An equilibrium concentration of the H3O^+(aq) is 8.5 x 10^-4 mol/L. If the inital concentration of anthocyanins, prior to equilibrium was 1.62 x 10^-3 mol/L, the Ka for anthcyanins is
To find the value of Ka for anthocyanins, we need to set up the equation for the dissociation of anthocyanins.
The dissociation of anthocyanins can be written as:
HA ⇌ H+ + A-
Where HA represents anthocyanins in its undissociated form, H+ represents hydronium ions, and A- represents the conjugate base of anthocyanins.

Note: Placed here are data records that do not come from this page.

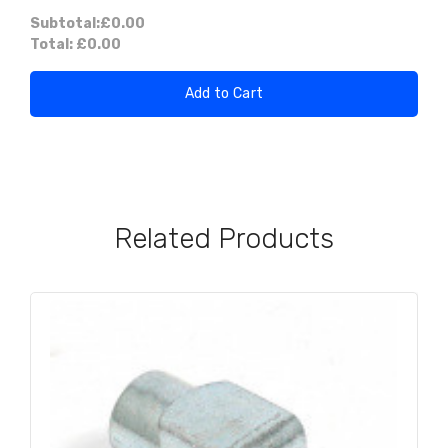
Subtotal:
£0.00
Total:
£0.00
Add to Cart
Related Products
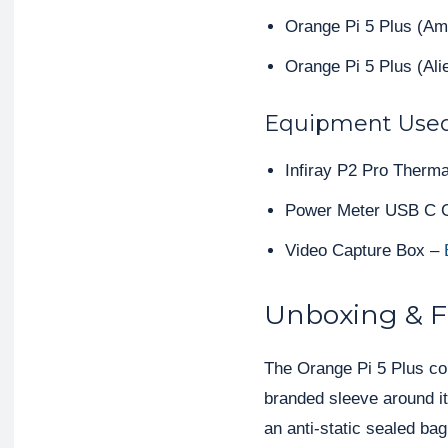
Orange Pi 5 Plus (A
Orange Pi 5 Plus (Al
Equipment Use
Infiray P2 Pro Therm
Power Meter USB C 
Video Capture Box –
Unboxing & Fi
The Orange Pi 5 Plus com
branded sleeve around it
an anti-static sealed bag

The equilibrium constant expression, Ka, for this dissociation is given by:
Ka = [H+][A-]/[HA]
We are given the equilibrium concentration of H+ as 8.5 x 10^-4 mol/L. We can assume the concentration of A- is also 8.5 x 10^-4 mol/L since the dissociation is 1:1.
The initial concentration of HA is given as 1.62 x 10^-3 mol/L.
Now we can substitute the values into the Ka expression:
Ka = (8.5 x 10^-4 mol/L) * (8.5 x 10^-4 mol/L) / (1.62 x 10^-3 mol/L)
Ka ≈ 3.57 x 10^-7 mol/L
Therefore, the Ka for anthocyanins is approximately 3.57 x 10^-7 mol/L.